Turkey, Iran and Malaysia spoke up on J&K. Here’s why.

Panorama of an endless Oil Palm plantation in Malaysia (File photo)

The report in the Economic Times that India has signed a contract with a Turkish firm to build fleet support vessels for the Indian Navy at the Vizag-based Hindustan Shipyard Limited gives much food for thought. 

Prima facie, the report is a motivated one. What is so startlingly new about Turkey’s ‘brotherly’ relationship with Pakistan? Tomorrow, Trump too may have one with Imran Khan. Will that mean India should turn ts back on the US? 

Fleet support vessels are not exactly super secret stuff. There are fishing boats and luxury yachts that could be more sophisticated. The only surprising part is why India requires someone to make such vessels when it can already build submarines and aircraft carriers. Presumably, Turkey can build the vessels at competitive price and Turks have better technology. 
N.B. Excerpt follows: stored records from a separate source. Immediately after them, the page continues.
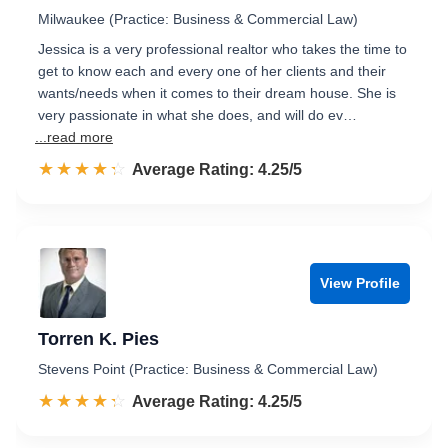
Milwaukee (Practice: Business & Commercial Law)
Jessica is a very professional realtor who takes the time to
get to know each and every one of her clients and their
wants/needs when it comes to their dream house. She is
very passionate in what she does, and will do ev…
...read more
☆☆☆☆☆
★★★★★
Rated 4.3 out of 5
Average Rating: 4.25/5
View Profile
Torren K. Pies
Stevens Point (Practice: Business & Commercial Law)
☆☆☆☆☆
★★★★★
Rated 4.3 out of 5
Average Rating: 4.25/5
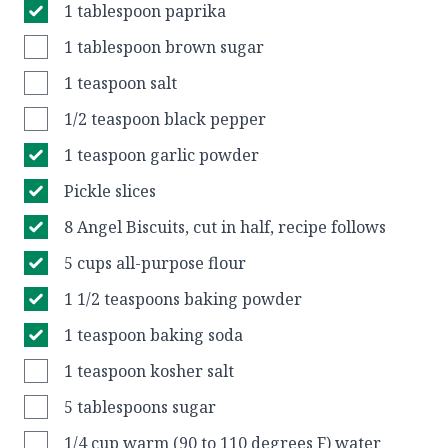
1 tablespoon paprika
1 tablespoon brown sugar
1 teaspoon salt
1/2 teaspoon black pepper
1 teaspoon garlic powder
Pickle slices
8 Angel Biscuits, cut in half, recipe follows
5 cups all-purpose flour
1 1/2 teaspoons baking powder
1 teaspoon baking soda
1 teaspoon kosher salt
5 tablespoons sugar
1/4 cup warm (90 to 110 degrees F) water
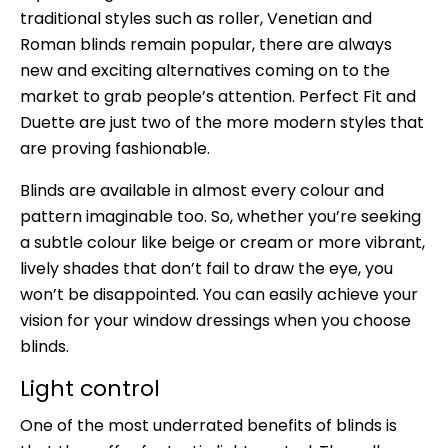
traditional styles such as roller, Venetian and
Roman blinds remain popular, there are always
new and exciting alternatives coming on to the
market to grab people’s attention. Perfect Fit and
Duette are just two of the more modern styles that
are proving fashionable.
Blinds are available in almost every colour and
pattern imaginable too. So, whether you’re seeking
a subtle colour like beige or cream or more vibrant,
lively shades that don’t fail to draw the eye, you
won’t be disappointed. You can easily achieve your
vision for your window dressings when you choose
blinds.
Light control
One of the most underrated benefits of blinds is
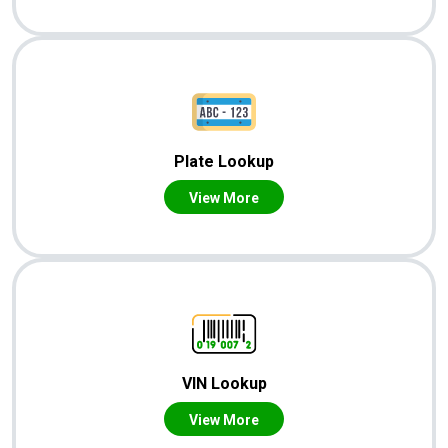
Plate Lookup
View More
VIN Lookup
View More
Be that as it may, what takes our breath away is something else — India is partnering with Turkey despite President Recep Erdogan’s unhelpful remarks about the situation in J&K. 

Now, that is of some significance since Indian diplomacy takes umbrage at any foreign country casting aspersions on the government’s moves to ‘integrate’ J&K. 

The ‘normalisation’ of relations with Turkey suggests that Indian nerves are no longer on edge. A degree of composure has appeared. It could be because the high-octane campaign by Pakistan on Kashmir issue has fallen flat on the world stage and PM Imran Khan has also mellowed.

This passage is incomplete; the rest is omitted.